I. History - pertinent data of the client such as age, developmental stage, social, cultural and spiritual beliefs. This provides some insight of client’s past and current situation.
II. General Appearance and Motor Behavior
- overall appearance including dress, hygiene and grooming. Motor behavior includes automatisms’ psychomotor retardation and waxy flexibility.
III. Mood and Affect
- mood and affect are different. Mood refers to client’s pervasive and enduring emotional state. Affect means the outward expression of the client’s emotional state. We have blunted affect, broad affect, flat affect, inappropriate affect and restricted affect.
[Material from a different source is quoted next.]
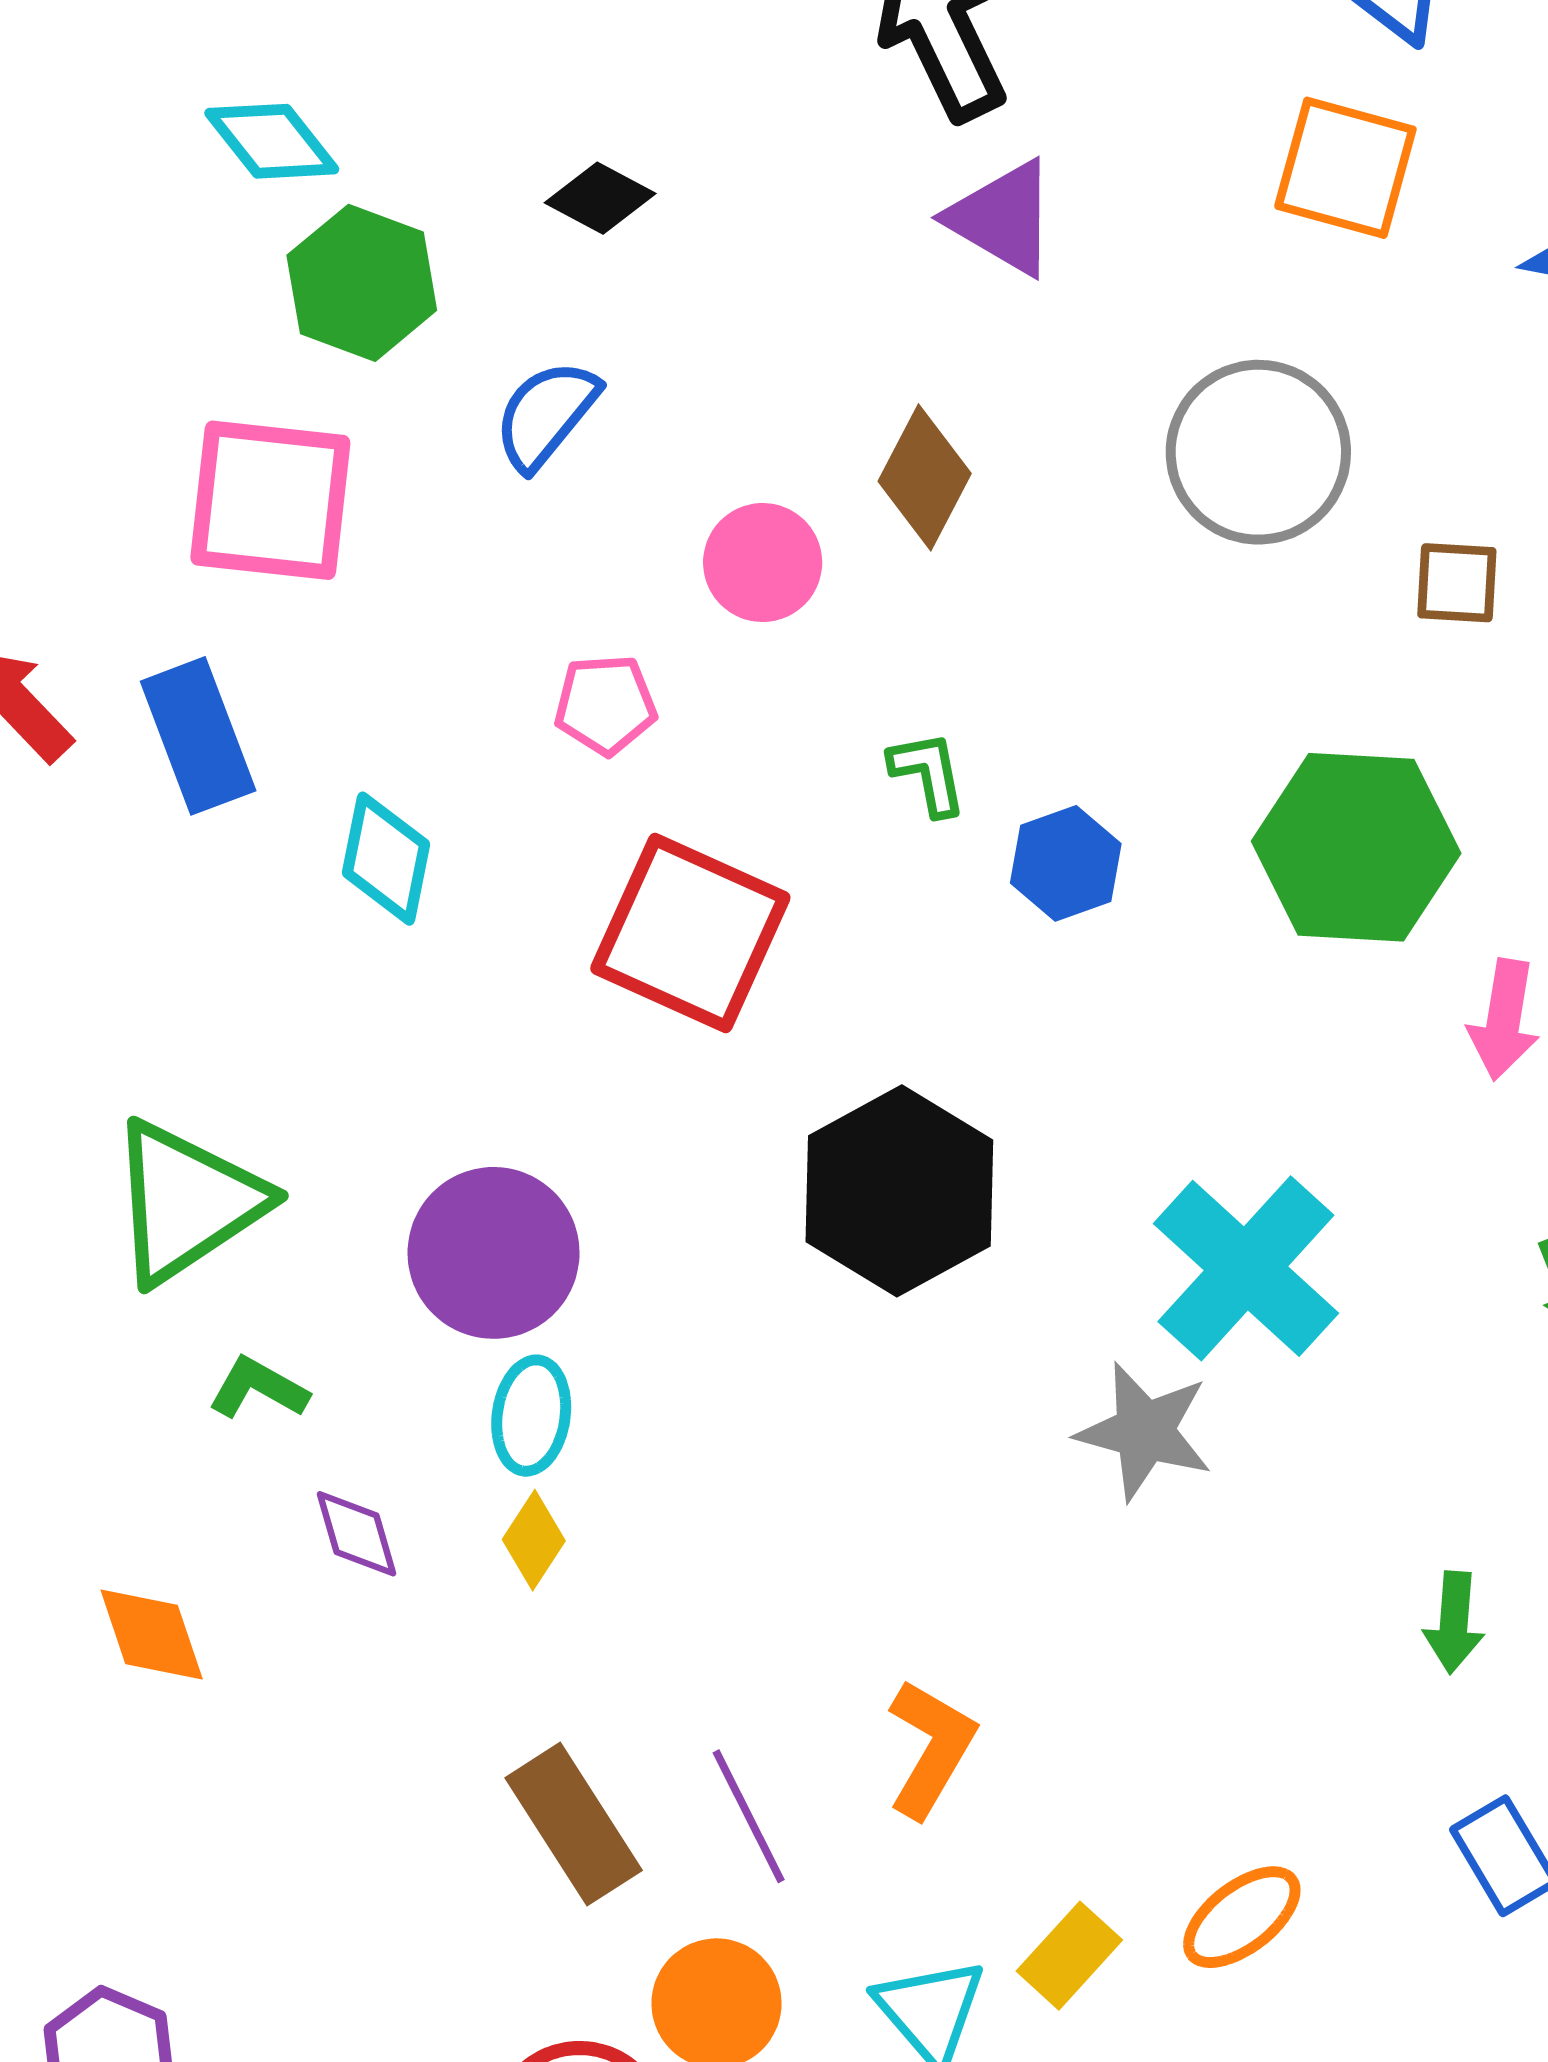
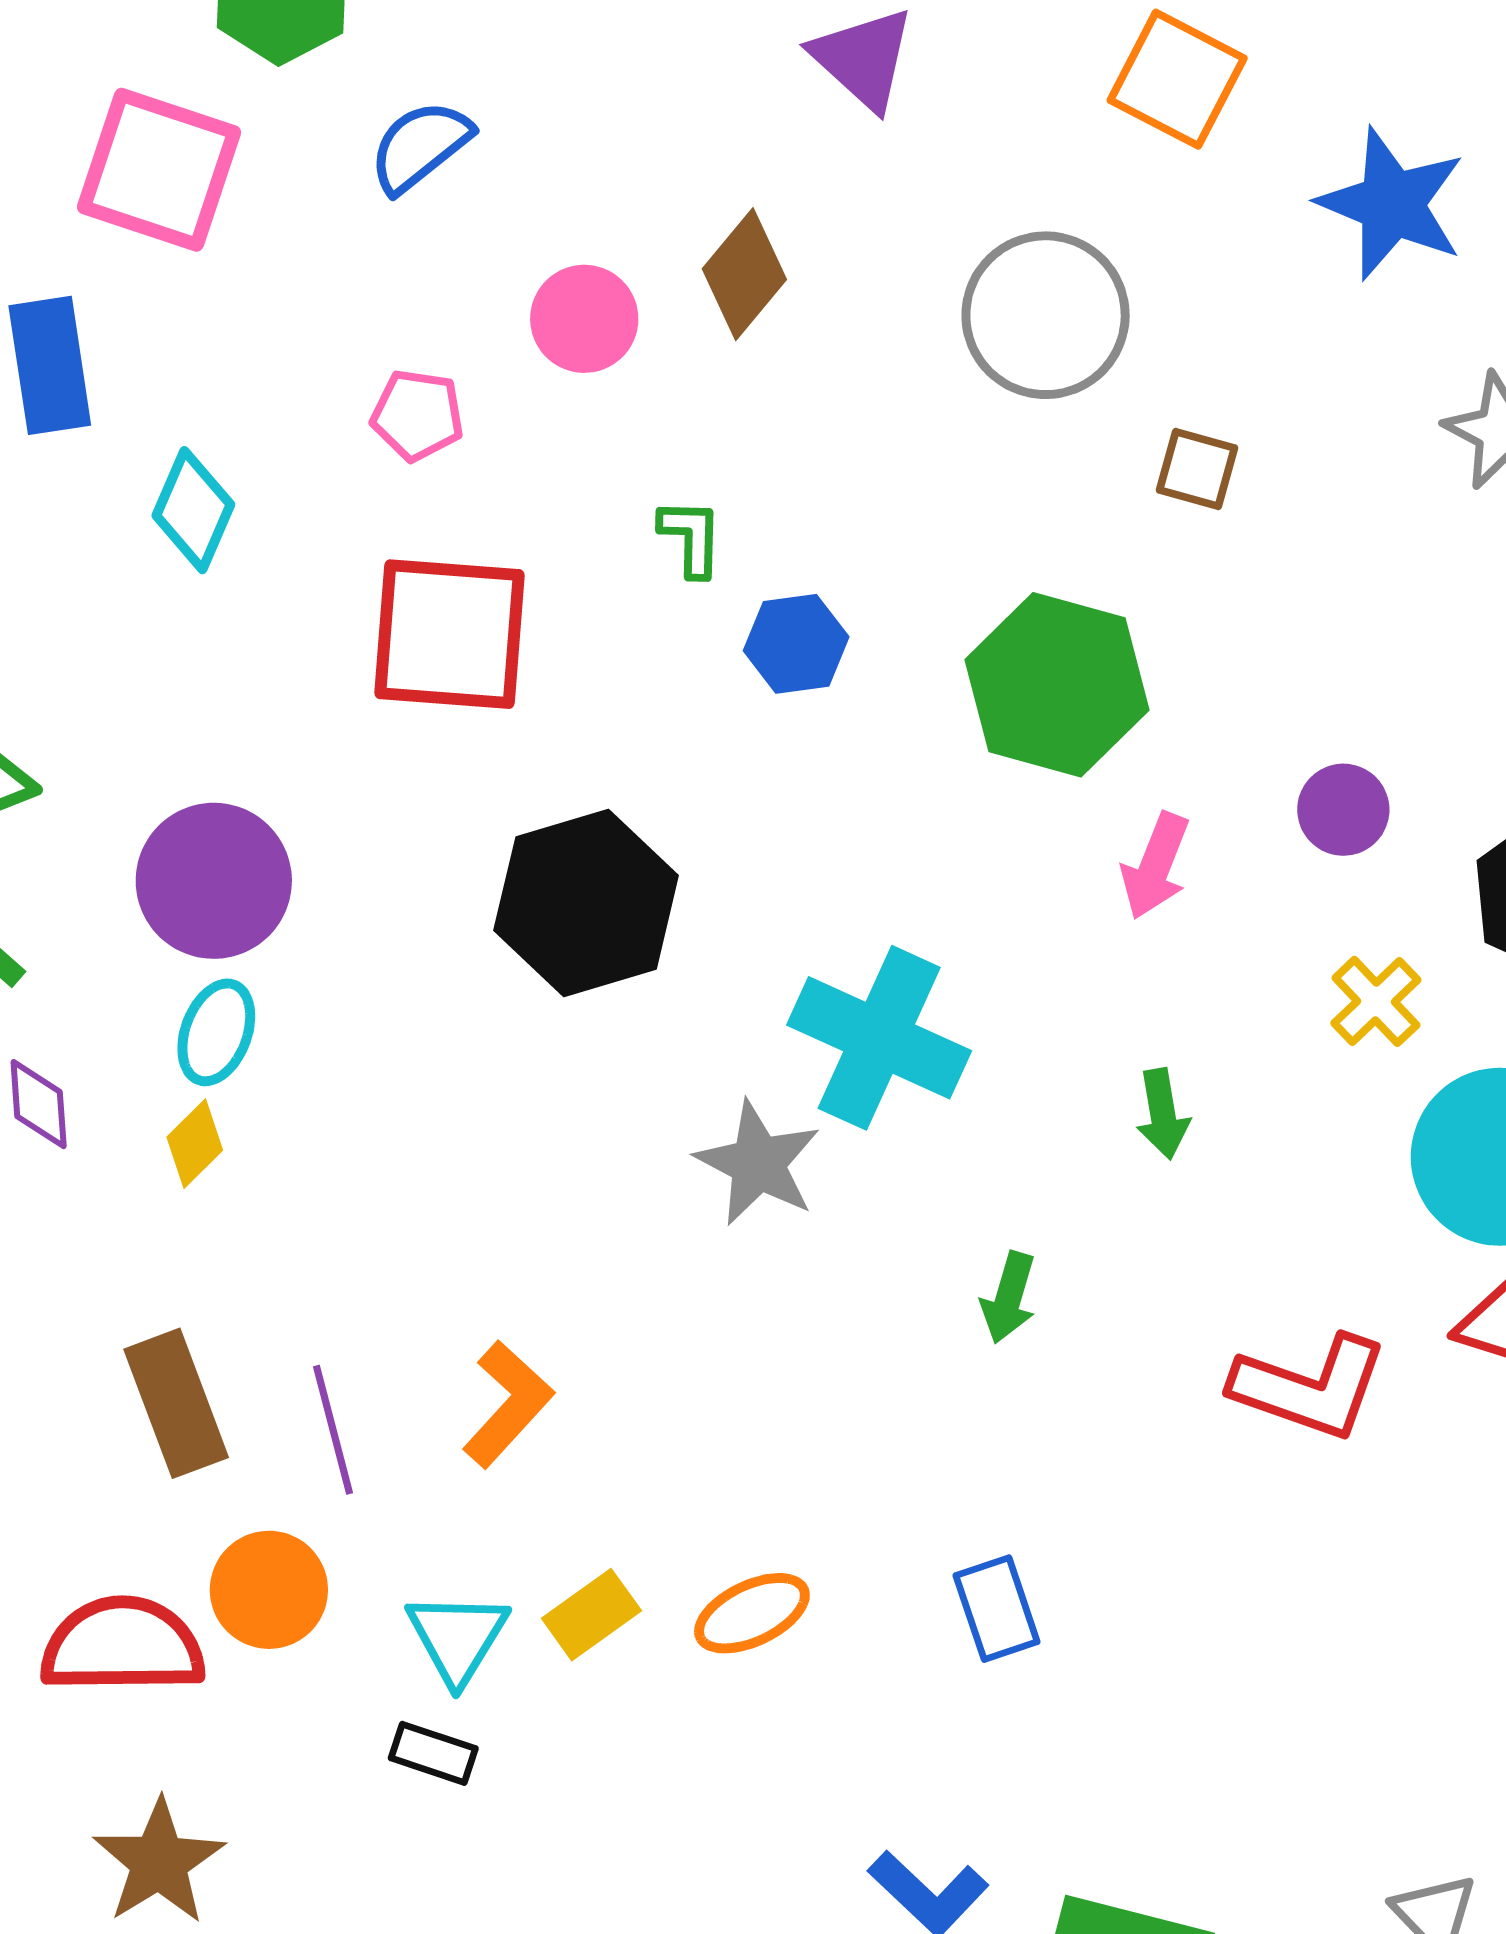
red square: (690, 933) -> (450, 634), turned -32
cyan cross: (1246, 1268) -> (879, 1038), turned -30
green arrow: (1454, 1622) -> (1009, 1298), moved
IV. Thought Process and Content
- it is refers to how the client thinks and what the client says. The nurse must assess for the circumstantial thinking, delusions, flight of ideas, tangential thinking, word salad, thought withdrawal, thought insertion, thought blocking, thought broadcasting, ideas of reference, and loose associations.
V. Sensorium and Intellectual Processes
- the nurse must assess for the orientation, memory and ability to concentrate of the client.
- Patient’s ability to think must be included in the assessment, and how the client makes associations and interpretations of a given situation.
VI. Judgement and Insight
- Judgement is the ability to interpret one’s environment and situation correctly and adapts one’s behavior and decisions accordingly. Insight is the ability to understand the true nature of one’s situation and accept some personal responsibility for that situation.
VII. Sensory-Perceptual Alterations
- assess if the client is experiencing some hallucinations.
VIII. Self-Concept
- it is the way on how one view oneself in terms of personal worth, value and dignity.
IX. Roles and Relationship
- assess the client’s functional ability to fulfill or perform his or her role and responsibility.
X. Physiologic and Self-care Concerns
-assessment includes client’s physiological functioning and how he or she take care of themselves.
The purpose of Psychosocial Assessment is to construct a baseline clinical picture of the client’s current emotional state, mental capacity and behavioral function as basis for developing a plan of care to meet the specific client’s need. In assessing the client, the nurse must know how to do it properly to gain all the essential informations needed to help the client. Proper assessment and therapeutic use of self and therapeutic communication is a big factor to make your assessment accurate and complete. Examining one’s own beliefs and gaining self-awareness is a growth-producing experience for the nurse.